● WHAT THE TASK ASKS: Each line below should be reproduced without any alteration.

● WORKING DATA:
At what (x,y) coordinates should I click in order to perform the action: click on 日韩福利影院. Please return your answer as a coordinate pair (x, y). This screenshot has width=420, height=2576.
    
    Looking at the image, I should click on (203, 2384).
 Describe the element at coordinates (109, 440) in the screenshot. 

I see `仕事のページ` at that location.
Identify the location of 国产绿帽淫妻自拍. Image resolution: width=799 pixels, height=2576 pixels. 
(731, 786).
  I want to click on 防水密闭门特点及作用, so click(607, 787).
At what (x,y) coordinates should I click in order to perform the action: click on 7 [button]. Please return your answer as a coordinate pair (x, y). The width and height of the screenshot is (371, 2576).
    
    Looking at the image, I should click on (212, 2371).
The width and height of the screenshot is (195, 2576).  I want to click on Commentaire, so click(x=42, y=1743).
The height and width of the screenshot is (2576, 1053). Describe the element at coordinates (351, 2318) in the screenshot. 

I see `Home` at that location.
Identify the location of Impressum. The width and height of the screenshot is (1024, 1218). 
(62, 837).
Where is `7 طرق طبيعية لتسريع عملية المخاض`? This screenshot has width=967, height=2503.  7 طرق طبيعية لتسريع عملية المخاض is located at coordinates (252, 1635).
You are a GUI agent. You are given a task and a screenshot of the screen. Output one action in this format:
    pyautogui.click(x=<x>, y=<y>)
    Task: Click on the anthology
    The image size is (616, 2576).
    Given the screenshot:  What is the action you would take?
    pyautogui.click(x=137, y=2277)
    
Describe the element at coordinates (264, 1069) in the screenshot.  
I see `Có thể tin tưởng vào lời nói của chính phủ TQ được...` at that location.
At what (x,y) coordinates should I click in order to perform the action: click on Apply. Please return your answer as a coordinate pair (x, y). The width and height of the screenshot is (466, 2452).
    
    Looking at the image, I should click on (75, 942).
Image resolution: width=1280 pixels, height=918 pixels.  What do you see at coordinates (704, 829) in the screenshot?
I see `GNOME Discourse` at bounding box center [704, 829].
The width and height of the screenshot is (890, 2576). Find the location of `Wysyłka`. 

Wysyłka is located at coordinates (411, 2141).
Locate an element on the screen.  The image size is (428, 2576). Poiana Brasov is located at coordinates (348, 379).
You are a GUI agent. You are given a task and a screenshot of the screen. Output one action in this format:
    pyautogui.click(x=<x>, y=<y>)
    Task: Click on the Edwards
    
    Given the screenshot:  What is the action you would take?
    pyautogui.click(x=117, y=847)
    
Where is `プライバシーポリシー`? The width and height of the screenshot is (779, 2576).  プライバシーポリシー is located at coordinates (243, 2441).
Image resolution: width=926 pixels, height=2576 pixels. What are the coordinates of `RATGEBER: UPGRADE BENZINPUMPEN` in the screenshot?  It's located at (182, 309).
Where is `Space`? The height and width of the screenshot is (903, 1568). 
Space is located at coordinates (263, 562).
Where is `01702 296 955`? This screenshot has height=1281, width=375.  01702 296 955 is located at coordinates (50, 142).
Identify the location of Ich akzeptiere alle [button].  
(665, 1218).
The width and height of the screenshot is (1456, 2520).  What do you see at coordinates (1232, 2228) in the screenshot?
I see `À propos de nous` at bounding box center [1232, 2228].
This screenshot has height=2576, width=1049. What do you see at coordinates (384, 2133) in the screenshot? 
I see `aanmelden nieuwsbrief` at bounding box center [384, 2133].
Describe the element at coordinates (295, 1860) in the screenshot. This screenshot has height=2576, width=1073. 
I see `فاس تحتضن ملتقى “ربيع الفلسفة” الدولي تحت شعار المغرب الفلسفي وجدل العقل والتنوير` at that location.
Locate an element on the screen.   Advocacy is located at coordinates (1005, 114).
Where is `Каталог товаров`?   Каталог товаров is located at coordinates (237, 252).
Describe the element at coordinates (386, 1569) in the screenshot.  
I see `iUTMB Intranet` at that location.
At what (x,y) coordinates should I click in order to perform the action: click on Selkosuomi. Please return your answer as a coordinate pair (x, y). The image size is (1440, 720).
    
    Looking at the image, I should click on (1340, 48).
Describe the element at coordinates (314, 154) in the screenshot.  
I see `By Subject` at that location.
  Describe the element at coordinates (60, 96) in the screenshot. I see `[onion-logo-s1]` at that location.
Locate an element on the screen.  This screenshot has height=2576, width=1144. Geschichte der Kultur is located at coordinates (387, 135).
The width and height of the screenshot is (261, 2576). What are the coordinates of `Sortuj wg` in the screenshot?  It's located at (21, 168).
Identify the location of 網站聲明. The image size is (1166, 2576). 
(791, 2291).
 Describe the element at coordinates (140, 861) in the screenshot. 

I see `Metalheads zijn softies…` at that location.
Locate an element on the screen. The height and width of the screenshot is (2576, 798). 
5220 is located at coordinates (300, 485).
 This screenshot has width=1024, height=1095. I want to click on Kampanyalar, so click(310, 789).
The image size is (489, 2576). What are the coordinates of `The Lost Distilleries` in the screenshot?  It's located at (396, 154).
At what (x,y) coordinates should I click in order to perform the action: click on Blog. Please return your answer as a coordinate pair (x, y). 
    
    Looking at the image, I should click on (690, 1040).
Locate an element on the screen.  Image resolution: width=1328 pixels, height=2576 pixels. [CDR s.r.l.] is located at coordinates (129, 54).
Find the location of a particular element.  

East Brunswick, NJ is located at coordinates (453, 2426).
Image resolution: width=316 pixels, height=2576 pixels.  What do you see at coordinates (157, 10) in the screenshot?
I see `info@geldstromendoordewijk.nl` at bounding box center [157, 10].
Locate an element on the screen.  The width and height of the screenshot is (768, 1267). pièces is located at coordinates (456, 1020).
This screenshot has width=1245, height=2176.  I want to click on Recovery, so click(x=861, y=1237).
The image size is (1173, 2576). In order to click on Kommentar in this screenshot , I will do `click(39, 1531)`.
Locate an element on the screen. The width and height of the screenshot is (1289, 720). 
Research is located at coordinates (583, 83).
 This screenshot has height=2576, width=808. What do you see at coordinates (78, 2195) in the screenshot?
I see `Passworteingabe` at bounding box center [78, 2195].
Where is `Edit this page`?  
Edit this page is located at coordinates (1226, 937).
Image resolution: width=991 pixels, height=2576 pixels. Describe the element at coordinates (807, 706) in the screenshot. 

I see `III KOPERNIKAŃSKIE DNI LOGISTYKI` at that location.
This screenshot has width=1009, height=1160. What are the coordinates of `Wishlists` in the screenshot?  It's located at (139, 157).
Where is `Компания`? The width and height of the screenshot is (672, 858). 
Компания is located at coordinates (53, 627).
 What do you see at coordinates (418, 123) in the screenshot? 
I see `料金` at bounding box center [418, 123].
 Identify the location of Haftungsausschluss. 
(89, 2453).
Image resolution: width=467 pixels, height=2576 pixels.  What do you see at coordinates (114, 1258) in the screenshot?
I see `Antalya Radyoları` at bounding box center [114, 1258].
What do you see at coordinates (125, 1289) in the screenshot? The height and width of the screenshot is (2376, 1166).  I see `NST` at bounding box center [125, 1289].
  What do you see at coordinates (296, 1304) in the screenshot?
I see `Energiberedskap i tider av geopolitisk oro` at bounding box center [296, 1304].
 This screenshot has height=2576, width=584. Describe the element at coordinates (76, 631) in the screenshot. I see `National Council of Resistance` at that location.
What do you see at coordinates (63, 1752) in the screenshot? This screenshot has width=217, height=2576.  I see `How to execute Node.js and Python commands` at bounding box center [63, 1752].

● EXERCISE SOLUTION:
At what (x,y) coordinates should I click in order to perform the action: click on 日韩福利影院. Please return your answer as a coordinate pair (x, y). This screenshot has width=420, height=2576.
    
    Looking at the image, I should click on (203, 2384).
 Describe the element at coordinates (109, 440) in the screenshot. 

I see `仕事のページ` at that location.
Identify the location of 国产绿帽淫妻自拍. Image resolution: width=799 pixels, height=2576 pixels. 
(731, 786).
  I want to click on 防水密闭门特点及作用, so click(607, 787).
At what (x,y) coordinates should I click in order to perform the action: click on 7 [button]. Please return your answer as a coordinate pair (x, y). The width and height of the screenshot is (371, 2576).
    
    Looking at the image, I should click on (212, 2371).
The width and height of the screenshot is (195, 2576).  I want to click on Commentaire, so click(x=42, y=1743).
The height and width of the screenshot is (2576, 1053). Describe the element at coordinates (351, 2318) in the screenshot. 

I see `Home` at that location.
Identify the location of Impressum. The width and height of the screenshot is (1024, 1218). 
(62, 837).
Where is `7 طرق طبيعية لتسريع عملية المخاض`? This screenshot has width=967, height=2503.  7 طرق طبيعية لتسريع عملية المخاض is located at coordinates (252, 1635).
You are a GUI agent. You are given a task and a screenshot of the screen. Output one action in this format:
    pyautogui.click(x=<x>, y=<y>)
    Task: Click on the anthology
    The image size is (616, 2576).
    Given the screenshot:  What is the action you would take?
    pyautogui.click(x=137, y=2277)
    
Describe the element at coordinates (264, 1069) in the screenshot.  
I see `Có thể tin tưởng vào lời nói của chính phủ TQ được...` at that location.
At what (x,y) coordinates should I click in order to perform the action: click on Apply. Please return your answer as a coordinate pair (x, y). The width and height of the screenshot is (466, 2452).
    
    Looking at the image, I should click on (75, 942).
Image resolution: width=1280 pixels, height=918 pixels.  What do you see at coordinates (704, 829) in the screenshot?
I see `GNOME Discourse` at bounding box center [704, 829].
The width and height of the screenshot is (890, 2576). Find the location of `Wysyłka`. 

Wysyłka is located at coordinates (411, 2141).
Locate an element on the screen.  The image size is (428, 2576). Poiana Brasov is located at coordinates (348, 379).
You are a GUI agent. You are given a task and a screenshot of the screen. Output one action in this format:
    pyautogui.click(x=<x>, y=<y>)
    Task: Click on the Edwards
    
    Given the screenshot:  What is the action you would take?
    pyautogui.click(x=117, y=847)
    
Where is `プライバシーポリシー`? The width and height of the screenshot is (779, 2576).  プライバシーポリシー is located at coordinates (243, 2441).
Image resolution: width=926 pixels, height=2576 pixels. What are the coordinates of `RATGEBER: UPGRADE BENZINPUMPEN` in the screenshot?  It's located at (182, 309).
Where is `Space`? The height and width of the screenshot is (903, 1568). 
Space is located at coordinates (263, 562).
Where is `01702 296 955`? This screenshot has height=1281, width=375.  01702 296 955 is located at coordinates (50, 142).
Identify the location of Ich akzeptiere alle [button].  
(665, 1218).
The width and height of the screenshot is (1456, 2520).  What do you see at coordinates (1232, 2228) in the screenshot?
I see `À propos de nous` at bounding box center [1232, 2228].
This screenshot has height=2576, width=1049. What do you see at coordinates (384, 2133) in the screenshot? 
I see `aanmelden nieuwsbrief` at bounding box center [384, 2133].
Describe the element at coordinates (295, 1860) in the screenshot. This screenshot has height=2576, width=1073. 
I see `فاس تحتضن ملتقى “ربيع الفلسفة” الدولي تحت شعار المغرب الفلسفي وجدل العقل والتنوير` at that location.
Locate an element on the screen.   Advocacy is located at coordinates (1005, 114).
Where is `Каталог товаров`?   Каталог товаров is located at coordinates (237, 252).
Describe the element at coordinates (386, 1569) in the screenshot.  
I see `iUTMB Intranet` at that location.
At what (x,y) coordinates should I click in order to perform the action: click on Selkosuomi. Please return your answer as a coordinate pair (x, y). The image size is (1440, 720).
    
    Looking at the image, I should click on (1340, 48).
Describe the element at coordinates (314, 154) in the screenshot.  
I see `By Subject` at that location.
  Describe the element at coordinates (60, 96) in the screenshot. I see `[onion-logo-s1]` at that location.
Locate an element on the screen.  This screenshot has height=2576, width=1144. Geschichte der Kultur is located at coordinates (387, 135).
The width and height of the screenshot is (261, 2576). What are the coordinates of `Sortuj wg` in the screenshot?  It's located at (21, 168).
Identify the location of 網站聲明. The image size is (1166, 2576). 
(791, 2291).
 Describe the element at coordinates (140, 861) in the screenshot. 

I see `Metalheads zijn softies…` at that location.
Locate an element on the screen. The height and width of the screenshot is (2576, 798). 
5220 is located at coordinates (300, 485).
 This screenshot has width=1024, height=1095. I want to click on Kampanyalar, so click(310, 789).
The image size is (489, 2576). What are the coordinates of `The Lost Distilleries` in the screenshot?  It's located at (396, 154).
At what (x,y) coordinates should I click in order to perform the action: click on Blog. Please return your answer as a coordinate pair (x, y). 
    
    Looking at the image, I should click on (690, 1040).
Locate an element on the screen.  Image resolution: width=1328 pixels, height=2576 pixels. [CDR s.r.l.] is located at coordinates (129, 54).
Find the location of a particular element.  

East Brunswick, NJ is located at coordinates (453, 2426).
Image resolution: width=316 pixels, height=2576 pixels.  What do you see at coordinates (157, 10) in the screenshot?
I see `info@geldstromendoordewijk.nl` at bounding box center [157, 10].
Locate an element on the screen.  The width and height of the screenshot is (768, 1267). pièces is located at coordinates (456, 1020).
This screenshot has width=1245, height=2176.  I want to click on Recovery, so click(x=861, y=1237).
The image size is (1173, 2576). In order to click on Kommentar in this screenshot , I will do `click(39, 1531)`.
Locate an element on the screen. The width and height of the screenshot is (1289, 720). 
Research is located at coordinates (583, 83).
 This screenshot has height=2576, width=808. What do you see at coordinates (78, 2195) in the screenshot?
I see `Passworteingabe` at bounding box center [78, 2195].
Where is `Edit this page`?  
Edit this page is located at coordinates (1226, 937).
Image resolution: width=991 pixels, height=2576 pixels. Describe the element at coordinates (807, 706) in the screenshot. 

I see `III KOPERNIKAŃSKIE DNI LOGISTYKI` at that location.
This screenshot has width=1009, height=1160. What are the coordinates of `Wishlists` in the screenshot?  It's located at (139, 157).
Where is `Компания`? The width and height of the screenshot is (672, 858). 
Компания is located at coordinates (53, 627).
 What do you see at coordinates (418, 123) in the screenshot? 
I see `料金` at bounding box center [418, 123].
 Identify the location of Haftungsausschluss. 
(89, 2453).
Image resolution: width=467 pixels, height=2576 pixels.  What do you see at coordinates (114, 1258) in the screenshot?
I see `Antalya Radyoları` at bounding box center [114, 1258].
What do you see at coordinates (125, 1289) in the screenshot? The height and width of the screenshot is (2376, 1166).  I see `NST` at bounding box center [125, 1289].
  What do you see at coordinates (296, 1304) in the screenshot?
I see `Energiberedskap i tider av geopolitisk oro` at bounding box center [296, 1304].
 This screenshot has height=2576, width=584. Describe the element at coordinates (76, 631) in the screenshot. I see `National Council of Resistance` at that location.
What do you see at coordinates (63, 1752) in the screenshot? This screenshot has width=217, height=2576.  I see `How to execute Node.js and Python commands` at bounding box center [63, 1752].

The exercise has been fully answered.